There are numerous paths to the NBA out of high school, and top recruit Jalen Green is trying a new one. He'll be the first major NBA prospect to bypass college or overseas leagues for the G League, an unprecedented move that's sparking debates related to scouting, player development, draft stock and financial implications.
Green is regarded as a potential top-three pick in the 2021 draft. We surveyed a panel of NBA personnel people and G League coaches to see what this decision means for Green.
- "I love it from an evaluation standpoint," one NBA scout told Bleacher Report. "I think he'll be solid in the G League. I assume three-point percentage won't be great, probably high turnover rate, but obviously he'll be very good in transition. It will really show where he is as a playmaker, defender and IQ guy."
- "I don't know about it," said another NBA scout. "I've always believed college is the best place for these guys to get better, but maybe I'm old-school. Tough to say how he'll do in the G League. We've never seen someone of Green's caliber go that route. I'm sure he'll do well. But what is the incentive for a team to totally cut him loose or feature him? Ticket sales, sure. What else?"

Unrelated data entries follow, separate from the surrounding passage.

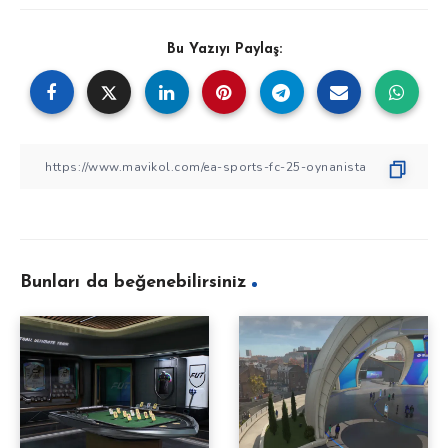
Bu Yazıyı Paylaş:
Bunları da beğenebilirsiniz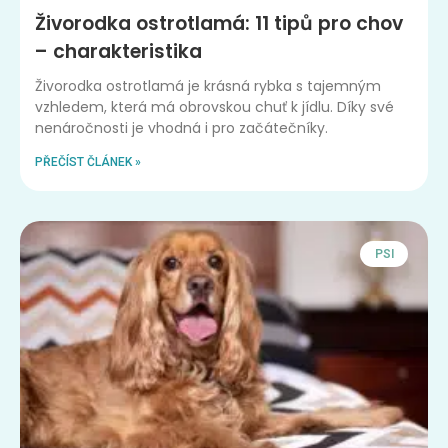
Živorodka ostrotlamá: 11 tipů pro chov
– charakteristika
Živorodka ostrotlamá je krásná rybka s tajemným
vzhledem, která má obrovskou chuť k jídlu. Díky své
nenáročnosti je vhodná i pro začátečníky.
PŘEČÍST ČLÁNEK »
PSI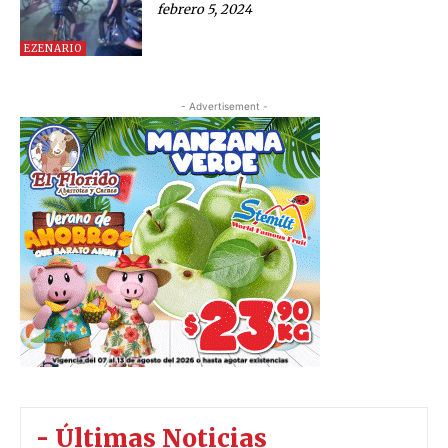
febrero 5, 2024
EZENARIO
- Advertisement -
- Últimas Noticias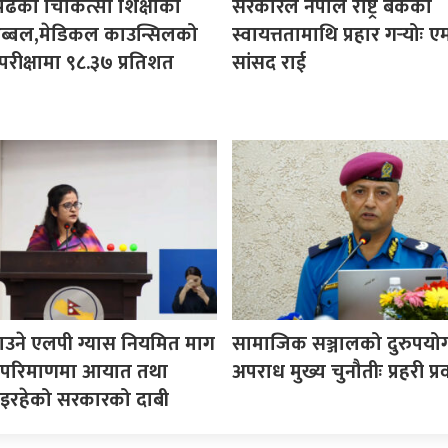
पढेका चिकित्सा शिक्षाका
सरकारले नेपाल राष्ट्र बैंकको
ी अब्बल,मेडिकल काउन्सिलको
स्वायत्ततामाथि प्रहार गर्‍योः ए
परीक्षामा ९८.३७ प्रतिशत
सांसद राई
उने एलपी ग्यास नियमित माग
सामाजिक सञ्जालको दुरुपयोग 
ने परिमाणमा आयात तथा
अपराध मुख्य चुनौतीः प्रहरी प्रव
इरहेको सरकारको दाबी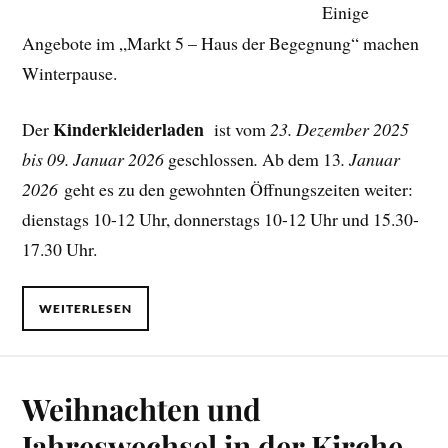
Einige
Angebote im „Markt 5 – Haus der Begegnung“ machen
Winterpause.
Kinderkleiderladen
Der
ist vom
23. Dezember 2025
bis 09. Januar 2026
geschlossen
.
Ab dem 13
. Januar
2026
geht es zu den gewohnten Öffnungszeiten weiter:
dienstags 10-12 Uhr, donnerstags 10-12 Uhr und 15.30-
17.30 Uhr.
WEITERLESEN
Weihnachten und
Jahreswechsel in der Kirche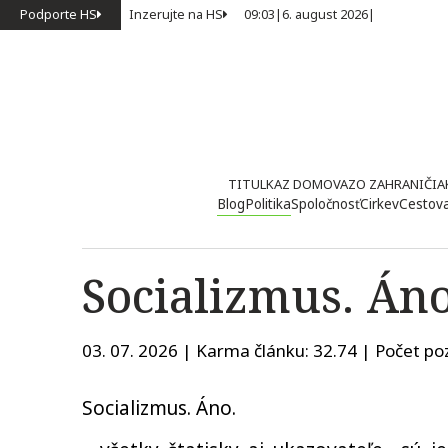
Podporte HS
Inzerujte na HS
09:03
|
6. august 2026
|
TITULKA
Z DOMOVA
ZO ZAHRANIČIA
Blog
Politika
Spoločnosť
Cirkev
Cestov
Socializmus. Án
03. 07. 2026 | Karma článku:
32.74
| Počet poz
Socializmus. Áno.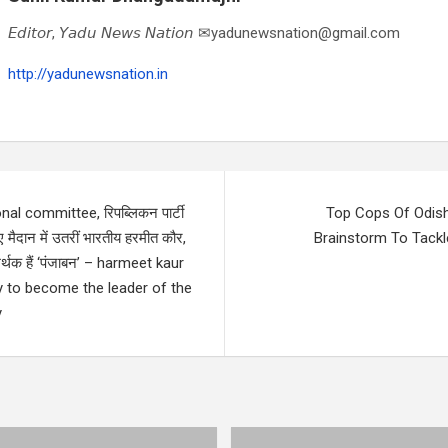
𝘌𝘥𝘪𝘵𝘰𝘳, 𝘠𝘢𝘥𝘶 𝘕𝘦𝘸𝘴 𝘕𝘢𝘵𝘪𝘰𝘯 ✉yadunewsnation@gmail.com
http://yadunewsnation.in
nal committee, रिपब्लिकन पार्टी
Top Cops Of Odish
ए मैदान में उतरीं भारतीय हरमीत कौर,
Brainstorm To Tack
र्थक हैं ‘पंजाबन’ – harmeet kaur
y to become the leader of the
y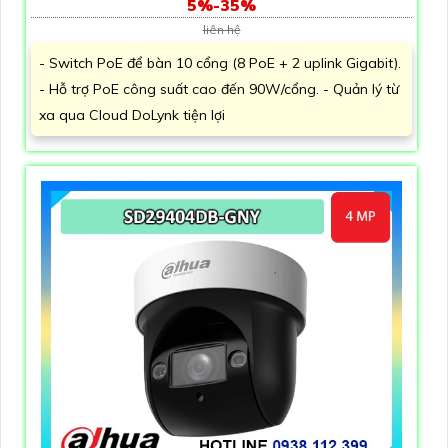
5%-35%
liên hệ
- Switch PoE để bàn 10 cổng (8 PoE + 2 uplink Gigabit).
- Hỗ trợ PoE công suất cao đến 90W/cổng. - Quản lý từ
xa qua Cloud DoLynk tiện lợi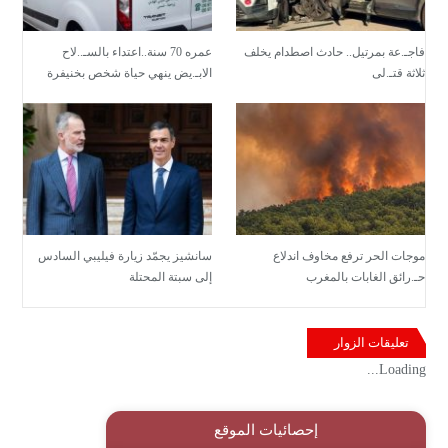
فاجـ.عة بمرتيل.. حادث اصطدام يخلف
عمره 70 سنة..اعتداء بالسـ..لاح
ثلاثة قتـ.لى
الابـ.يض ينهي حياة شخص بخنيفرة
موجات الحر ترفع مخاوف اندلاع
سانشيز يجمّد زيارة فيليبي السادس
حـ.رائق الغابات بالمغرب
إلى سبتة المحتلة
تعليقات الزوار
Loading...
إحصائيات الموقع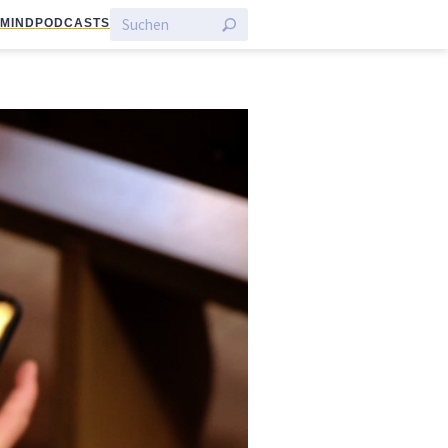
:MIND
PODCASTS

- "Personally as a G League coach, I would love to have one of those kids for a year to work with and help him get better and prepared for being an NBA player," said longtime G League coach Bob MacKinnon Jr. "As a G League coach, I never worried about how long a guy would be with me. We always concentrated in player development and getting them better each day. It is a transitional league, and you want guys moving up and on as quickly as possible."
- "Regarding coaching, I feel the discussions between the player, agent and organization would have to be transparent and honest from the beginning so everyone is on the same page with development and minutes," said Fort Wayne Mad Ants assistant general manager Chris Taylor. "I'm sure there will be some growing pains for the first player to make the jump, but I feel it can be very beneficial to young players, entirely dependent on team and situation. It's exciting to think about the possibility of a major young talent [like Green] making that step."

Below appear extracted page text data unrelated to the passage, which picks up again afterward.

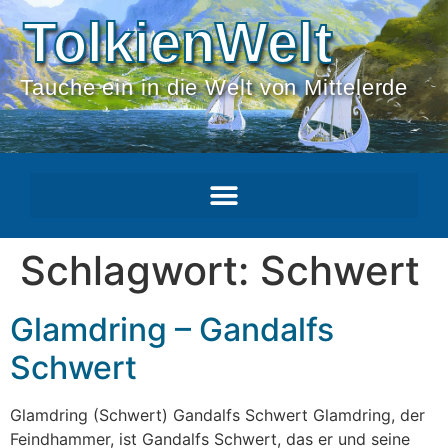
TolkienWelt
Tauche ein in die Welt von Mittelerde
Schlagwort:
Schwert
Glamdring – Gandalfs
Schwert
Glamdring (Schwert) Gandalfs Schwert Glamdring, der
Feindhammer, ist Gandalfs Schwert, das er und seine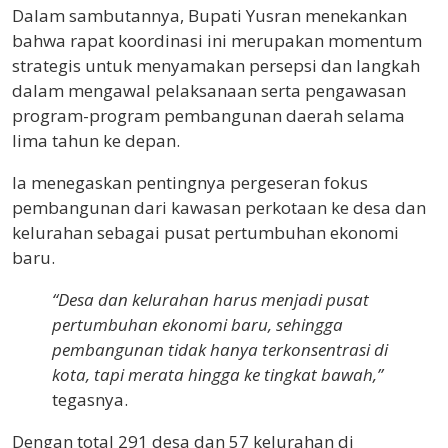
Dalam sambutannya, Bupati Yusran menekankan
bahwa rapat koordinasi ini merupakan momentum
strategis untuk menyamakan persepsi dan langkah
dalam mengawal pelaksanaan serta pengawasan
program-program pembangunan daerah selama
lima tahun ke depan.
Ia menegaskan pentingnya pergeseran fokus
pembangunan dari kawasan perkotaan ke desa dan
kelurahan sebagai pusat pertumbuhan ekonomi
baru.
“Desa dan kelurahan harus menjadi pusat
pertumbuhan ekonomi baru, sehingga
pembangunan tidak hanya terkonsentrasi di
kota, tapi merata hingga ke tingkat bawah,”
tegasnya.
Dengan total 291 desa dan 57 kelurahan di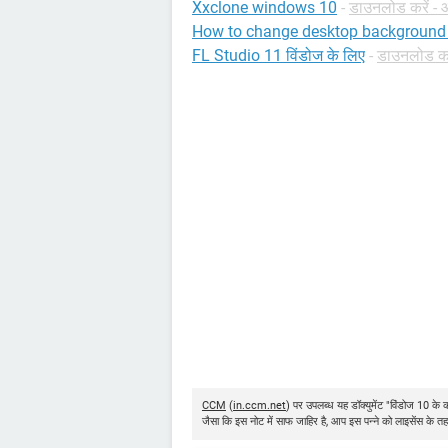
Xxclone windows 10
-
डाउनलोड करें - 
How to change desktop background
FL Studio 11 विंडोज के लिए
-
डाउनलोड कर
CCM
(
in.ccm.net
) पर उपलब्ध यह डॉक्युमेंट "विंडोज 10 के कम
जैसा कि इस नोट में साफ जाहिर है, आप इस पन्ने को लाइसेंस के तह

- "I think with all the uncertainty in college athletics and all the improvements in the G League that it is now, more than ever, a reasonable alternative for kids who are going to be one-and-done anyway," said MacKinnon.
How It Will Work
According to ESPN's Adrian Wojnarowski and Jonathan Givony, the G League could be prepared to offer Green $500K while providing a one-year development program on a team with other one-and-done draft prospects.
While the new offer would make the G League more enticing for high school seniors like Green, an explosive scoring guard who'll turn 19 next February, the question is how he'll perform in a league loaded with former NBA pros and recent draft picks.

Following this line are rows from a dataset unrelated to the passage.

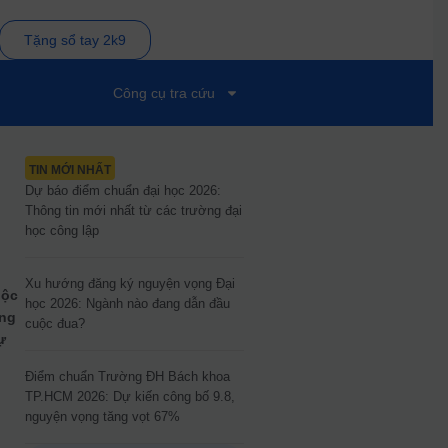
Tặng sổ tay 2k9
Công cụ tra cứu
TIN MỚI NHẤT
Dự báo điểm chuẩn đại học 2026:
Thông tin mới nhất từ các trường đại
học công lập
Xu hướng đăng ký nguyện vọng Đại
uộc
học 2026: Ngành nào đang dẫn đầu
ăng
cuộc đua?
ự
Điểm chuẩn Trường ĐH Bách khoa
TP.HCM 2026: Dự kiến công bố 9.8,
nguyện vọng tăng vọt 67%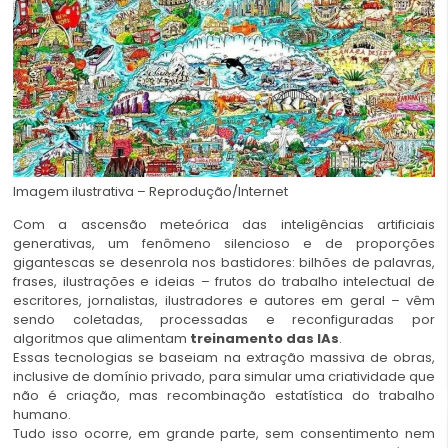
Imagem ilustrativa – Reprodução/Internet
Com a ascensão meteórica das inteligências artificiais
generativas, um fenômeno silencioso e de proporções
gigantescas se desenrola nos bastidores: bilhões de palavras,
frases, ilustrações e ideias – frutos do trabalho intelectual de
escritores, jornalistas, ilustradores e autores em geral – vêm
sendo coletadas, processadas e reconfiguradas por
algoritmos que alimentam
treinamento das IAs
.
Essas tecnologias se baseiam na extração massiva de obras,
inclusive de domínio privado, para simular uma criatividade que
não é criação, mas recombinação estatística do trabalho
humano.
Tudo isso ocorre, em grande parte, sem consentimento nem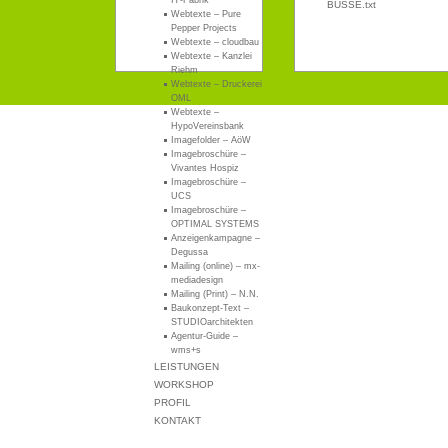
BUSSE.txt
Webtexte – Pure
Pepper Projects
Webtexte – cloudbau
Webtexte – Kanzlei
Riehm
Webtexte – Druckerei
OML
Webtexte –
HypoVereinsbank
Imagefolder – AöW
Imagebroschüre –
Vivantes Hospiz
Imagebroschüre –
UCS
Imagebroschüre –
OPTIMAL SYSTEMS
Anzeigenkampagne –
Degussa
Mailing (online) – mx-
mediadesign
Mailing (Print) – N.N.
Baukonzept-Text –
STUDIOarchitekten
Agentur-Guide –
wms+s
LEISTUNGEN
WORKSHOP
PROFIL
KONTAKT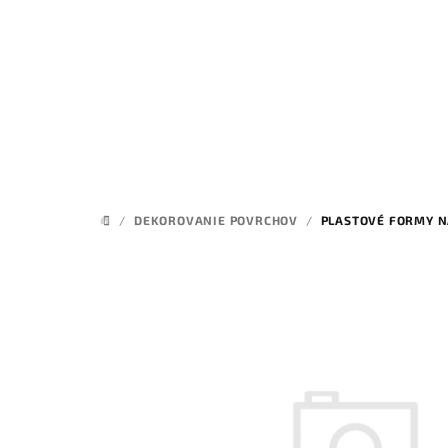
Prejsť
na
obsah
/
DEKOROVANIE POVRCHOV
/
PLASTOVÉ FORMY N
DOMOV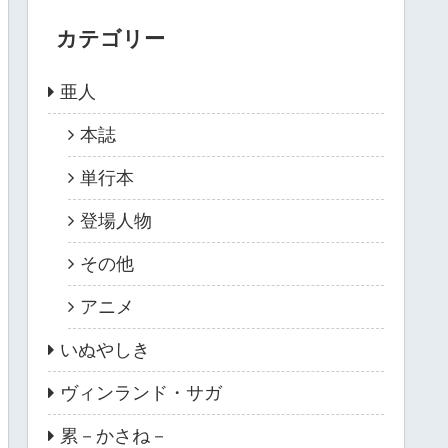
カテゴリー
亜人
本誌
単行本
登場人物
その他
アニメ
いぬやしき
ヴィンランド・サガ
累－かさね－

Could weaker stats or inefficiency (relative to NCAA prospects) affect his draft stock and first NBA contract? Long-term, is there more to lose than gain from one season in the G League playing with those former pros and recent draft picks fighting for their careers?
Green is also choosing to decline the overseas route that's increased in popularity. This past season, high-profile prospects LaMelo Ball and RJ Hampton chose Australia's NBL, an attractive route for American prospects since there isn't a language barrier and the league has embraced one-and-done prospects by creating the Next Stars initiative for youngsters with immediate NBA aspirations.
But Green isn't following Ball and Hampton to Australia. He could be setting his own trend in the United States during the worldwide coronavirus pandemic, which may also factor into the G League's appeal over heading abroad.
Meanwhile, the possibility that games may have to be played without fans could make college less of a draw for prospects who were excited about sparking an arena full of fellow students.
The level of competition in the G League will be stiffer than the NCAA's. It's tougher to compare it to a league like the NBL. The first scout described the NBL as "more rugged and physical, though even that is changing" and the G League being "more open for freelancing."
Though there hasn't been a high school player who's gone straight to the G League (without declaring for the draft first), we have seen players at similar ages succeed there.
The Los Angeles Lakers' 2019 second-round pick, Talen Horton-Tucker averaged 18.1 points and 3.9 assists at 19 years old. Jalen Lecque, who was eligible for the 2019 draft after skipping college because he was a fifth-year high school student, averaged 13.4 points and 3.4 assists for the Northern Arizona Suns.
Horton-Tucker was the No. 46 pick, and Lecque went undrafted.
Green, however, is currently the projected No. 2 pick on our 2021 board. At 6'5", he possesses elite athleticism for attacking and finishing, and he's made encouraging strides with his creation, playmaking and long-distance shot-making.
The perception among scouts, coaches and executives is that Green will be just fine. Not every high school senior is as special as Prolific Prep's star wing, though.
Will the G League be a viable option for every graduating high school senior? Probably not for those looking to maximize their draft stock.
But the G League has still done a good job strengthening its reputation, and between the reported new financial incentives, the coronavirus implications and Green's arrival, future prospects could quickly become more open to choosing the NBA's developmental system over college or international leagues.